Cloud Storage Best Practices:

Use consolidated metadata to reduce latency: zarr.consolidate_metadata(store)
Align chunk sizes with cloud object sizing (typically 5-100 MB optimal)
Enable parallel writes using Dask for large-scale data
Consider sharding to reduce number of objects

Groups and Hierarchies

Groups organize multiple arrays hierarchically, similar to directories or HDF5 groups.

Creating and Using Groups

# Create root group
root = zarr.group(store='data/hierarchy.zarr')

# Create sub-groups
temperature = root.create_group('temperature')
precipitation = root.create_group('precipitation')

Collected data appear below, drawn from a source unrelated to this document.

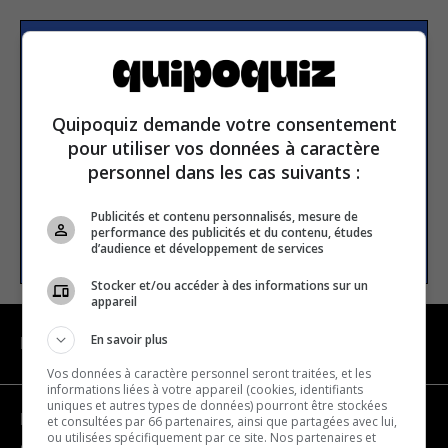
Subscribe to our
newsletter
Quipoquiz demande votre consentement
pour utiliser vos données à caractère
Email address
personnel dans les cas suivants :
Publicités et contenu personnalisés, mesure de
performance des publicités et du contenu, études
SUBSCRIBE
d’audience et développement de services
Stocker et/ou accéder à des informations sur un
appareil
En savoir plus
NAVIGATION
Vos données à caractère personnel seront traitées, et les
informations liées à votre appareil (cookies, identifiants
uniques et autres types de données) pourront être stockées
Become a partner
et consultées par 66 partenaires, ainsi que partagées avec lui,
ou utilisées spécifiquement par ce site. Nos partenaires et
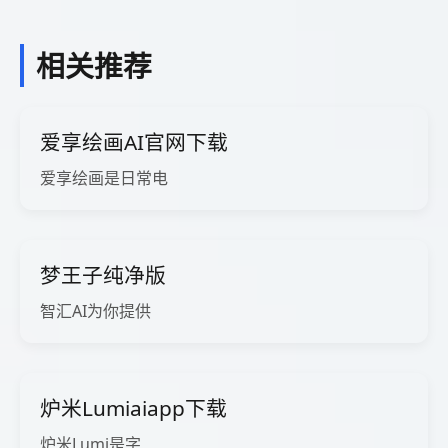
相关推荐
爱享绘画AI官网下载
爱享绘画是日常电
梦王子纯净版
智汇AI为你提供
炉米Lumiaiapp下载
炉米Lumi是字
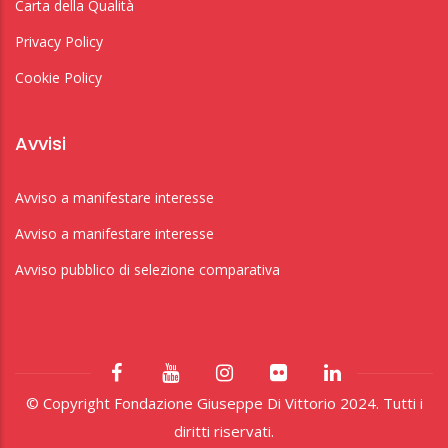
Carta della Qualità
Privacy Policy
Cookie Policy
Avvisi
Avviso a manifestare interesse
Avviso a manifestare interesse
Avviso pubblico di selezione comparativa
© Copyright Fondazione Giuseppe Di Vittorio 2024. Tutti i
diritti riservati.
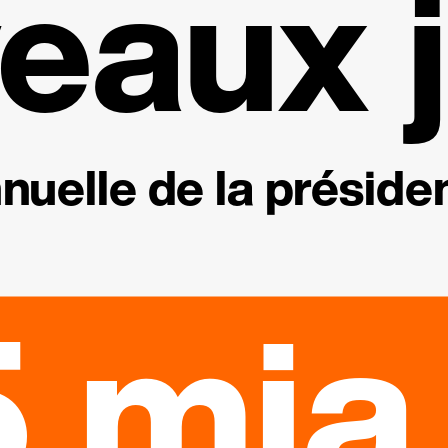
eaux j
nuelle de la présiden
 mia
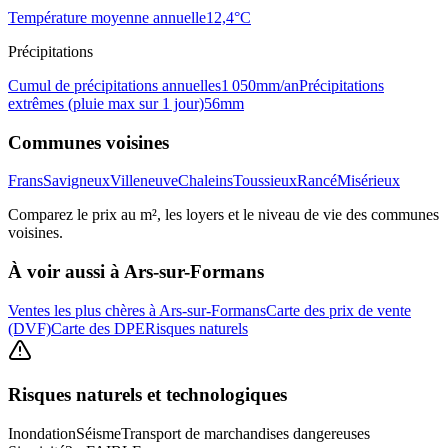
Température moyenne annuelle
12,4
°C
Précipitations
Cumul de précipitations annuelles
1 050
mm/an
Précipitations
extrêmes (pluie max sur 1 jour)
56
mm
Communes voisines
Frans
Savigneux
Villeneuve
Chaleins
Toussieux
Rancé
Misérieux
Comparez le prix au m², les loyers et le niveau de vie des communes
voisines.
À voir aussi à
Ars-sur-Formans
Ventes les plus chères à Ars-sur-Formans
Carte des prix de vente
(DVF)
Carte des DPE
Risques naturels
Risques naturels et technologiques
Inondation
Séisme
Transport de marchandises dangereuses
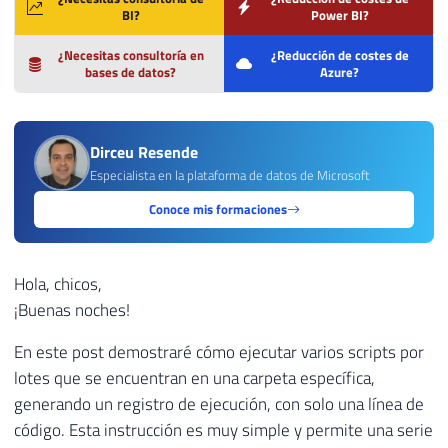
BI?
Power BI?
¿Necesitas consultoría en
¿Reducción de costes de
bases de datos?
Azure?
Dirceu Resende
Especialista en la plataforma de datos de Microsoft
Conoce mis formaciones
Hola, chicos,
¡Buenas noches!
En este post demostraré cómo ejecutar varios scripts por
lotes que se encuentran en una carpeta específica,
generando un registro de ejecución, con solo una línea de
código. Esta instrucción es muy simple y permite una serie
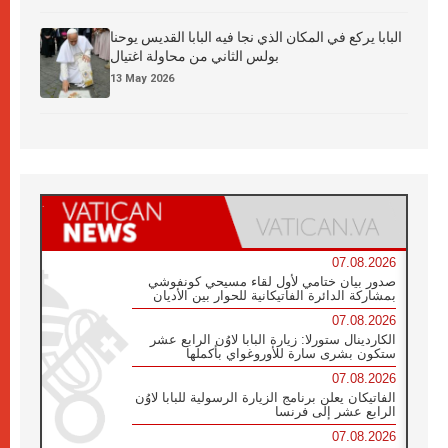
البابا يركع في المكان الذي نجا فيه البابا القديس يوحنا
بولس الثاني من محاولة اغتيال
13 May 2026
07.08.2026
صدور بيان ختامي لأول لقاء مسيحي كونفوشي
بمشاركة الدائرة الفاتيكانية للحوار بين الأديان
07.08.2026
الكاردينال ستورلا: زيارة البابا لاوُن الرابع عشر
ستكون بشرى سارة للأوروغواي بأكملها
07.08.2026
الفاتيكان يعلن برنامج الزيارة الرسولية للبابا لاوُن
الرابع عشر إلى فرنسا
07.08.2026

# Create arrays within groups
temp_array = temperature.create_array(
    name='t2m',
    shape=(365, 720, 1440),
    chunks=(1, 720, 1440),
    dtype='f4'
)

precip_array = precipitation.create_array(
    name='prcp',
    shape=(365, 720, 1440),
    chunks=(1, 720, 1440),
    dtype='f4'
)

# Access using paths
array = root['temperature/t2m']

# Visualize hierarchy
print(root.tree())
# Output:
# /
#  ├── temperature
#  │   └── t2m (365, 720, 1440) f4
#  └── precipitation
#      └── prcp (365, 720, 1440) f4

Group API (v3)

Use create_array / require_array (h5py-style create_dataset / require_dataset were removed in v3):

root = zarr.group('data.zarr')
arr = root.create_array('my_data', shape=(1000, 1000), chunks=(100, 100), dtype='f4')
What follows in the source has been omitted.